» PROBLEM: Your answer must be the lines from the start of the records through the line with "collaborate (328, 2401)", exactly as written, without the pictures.

» Collected data entries:
◇ ◇ ◇

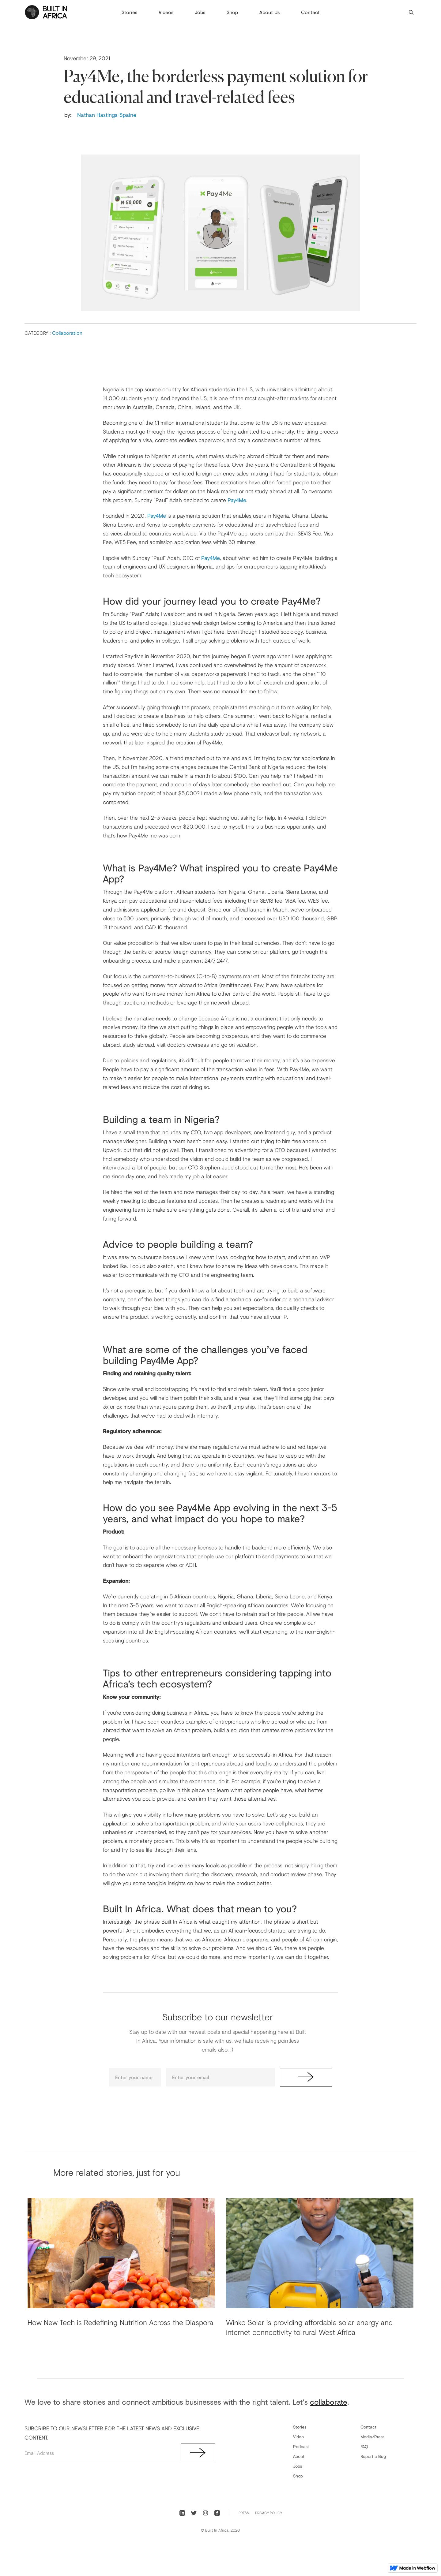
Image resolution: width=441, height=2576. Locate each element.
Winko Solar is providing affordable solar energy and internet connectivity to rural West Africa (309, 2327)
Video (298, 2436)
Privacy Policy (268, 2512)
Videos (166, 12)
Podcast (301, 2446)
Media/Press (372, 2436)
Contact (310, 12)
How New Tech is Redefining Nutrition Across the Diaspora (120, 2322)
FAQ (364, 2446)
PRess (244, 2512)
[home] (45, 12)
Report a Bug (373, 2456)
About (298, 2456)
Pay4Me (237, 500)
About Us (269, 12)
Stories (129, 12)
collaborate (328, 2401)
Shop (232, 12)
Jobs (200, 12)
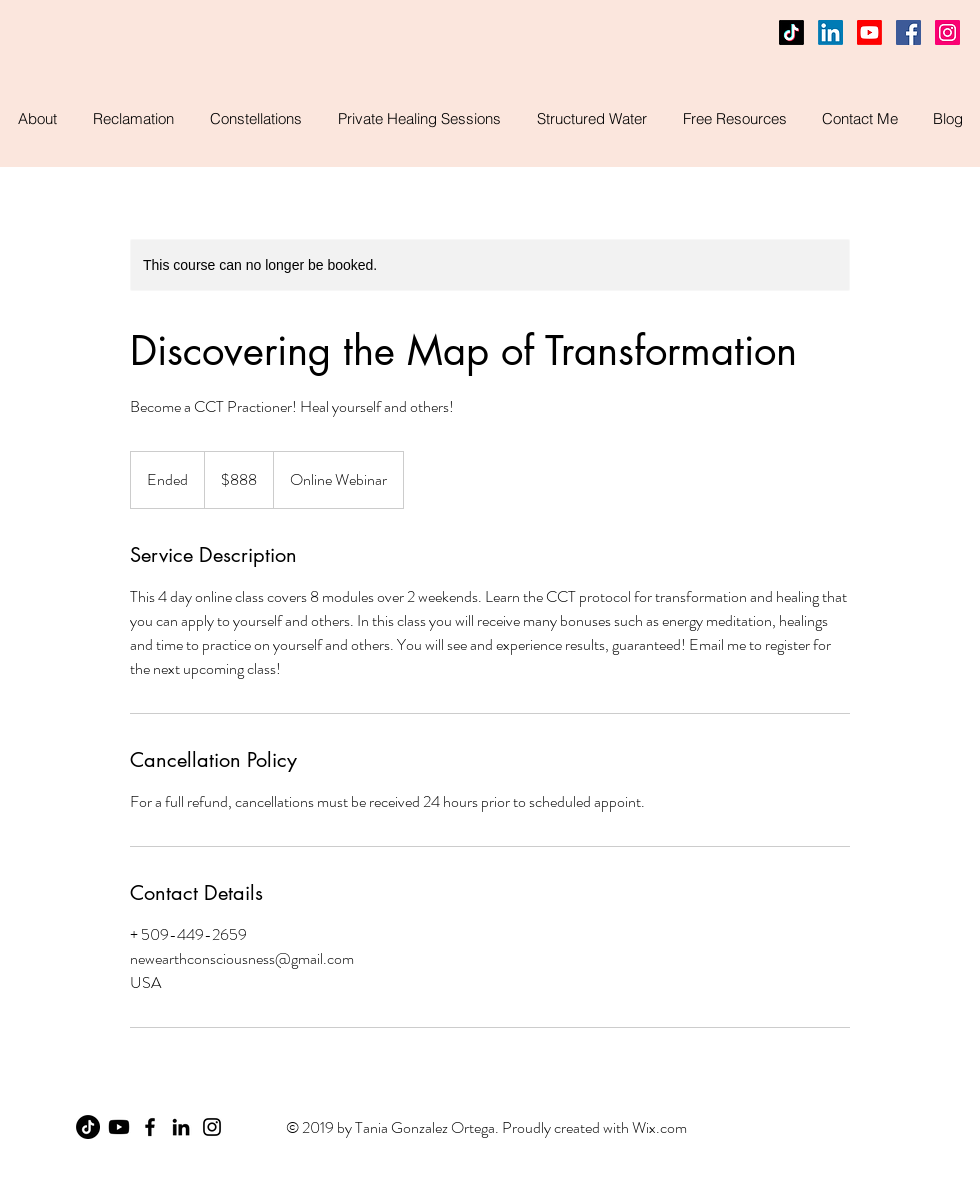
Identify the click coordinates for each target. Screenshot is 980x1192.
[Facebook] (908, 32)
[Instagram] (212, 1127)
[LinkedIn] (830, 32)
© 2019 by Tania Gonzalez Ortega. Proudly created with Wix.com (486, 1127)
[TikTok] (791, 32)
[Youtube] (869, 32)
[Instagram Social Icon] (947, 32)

◇ ◇ ◇

» SOLUTION TO THIS EXERCISE:
Image resolution: width=441, height=2576. Locate each element.
Winko Solar is providing affordable solar energy and internet connectivity to rural West Africa (309, 2327)
Video (298, 2436)
Privacy Policy (268, 2512)
Videos (166, 12)
Podcast (301, 2446)
Media/Press (372, 2436)
Contact (310, 12)
How New Tech is Redefining Nutrition Across the Diaspora (120, 2322)
FAQ (364, 2446)
PRess (244, 2512)
[home] (45, 12)
Report a Bug (373, 2456)
About (298, 2456)
Pay4Me (237, 500)
About Us (269, 12)
Stories (129, 12)
collaborate (328, 2401)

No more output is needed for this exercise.